Once the line containing "cymi bezpieczeństwa dołączonymi" appears, output it and each remaining line of the records below exactly, with no pictures and nothing more.
..........
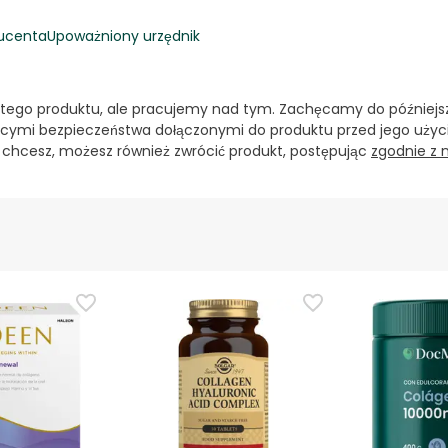
ucenta
Upoważniony urzędnik
 tego produktu, ale pracujemy nad tym. Zachęcamy do późniejsz
cymi bezpieczeństwa dołączonymi do produktu przed jego użyci
i chcesz, możesz również zwrócić produkt, postępując
zgodnie z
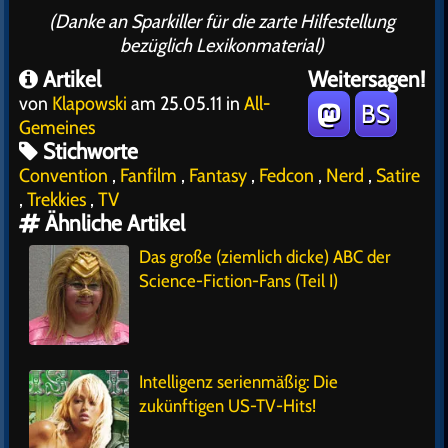
(Danke an Sparkiller für die zarte Hilfestellung
bezüglich Lexikonmaterial)
Artikel
Weitersagen!
von
Klapowski
am 25.05.11 in
All-
BS
Gemeines
Stichworte
Convention
,
Fanfilm
,
Fantasy
,
Fedcon
,
Nerd
,
Satire
,
Trekkies
,
TV
Ähnliche Artikel
Das große (ziemlich dicke) ABC der
Science-Fiction-Fans (Teil I)
Intelligenz serienmäßig: Die
zukünftigen US-TV-Hits!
..........
◆ TASK OUTPUT:
cymi bezpieczeństwa dołączonymi do produktu przed jego użyci
i chcesz, możesz również zwrócić produkt, postępując
zgodnie z
(Danke an Sparkiller für die zarte Hilfestellung
bezüglich Lexikonmaterial)
Artikel
Weitersagen!
von
Klapowski
am 25.05.11 in
All-
BS
Gemeines
Stichworte
Convention
,
Fanfilm
,
Fantasy
,
Fedcon
,
Nerd
,
Satire
,
Trekkies
,
TV
Ähnliche Artikel
Das große (ziemlich dicke) ABC der
Science-Fiction-Fans (Teil I)
Intelligenz serienmäßig: Die
zukünftigen US-TV-Hits!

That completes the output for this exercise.